▶ _Your assignment_: Copy the listing below exactly. Pictures stay out of it.

▶ _Data supplied_:
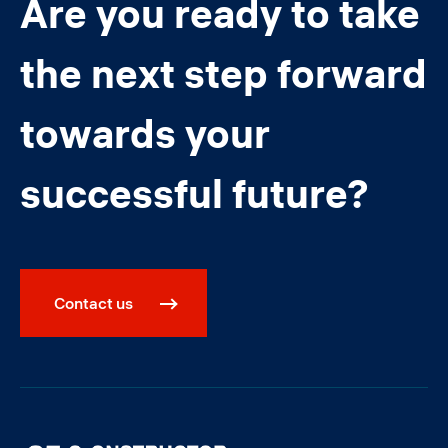
Are you ready to take
the next step forward
towards your
successful future?
Contact us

▶ _Exercise answer_:
Are you ready to take
the next step forward
towards your
successful future?
Contact us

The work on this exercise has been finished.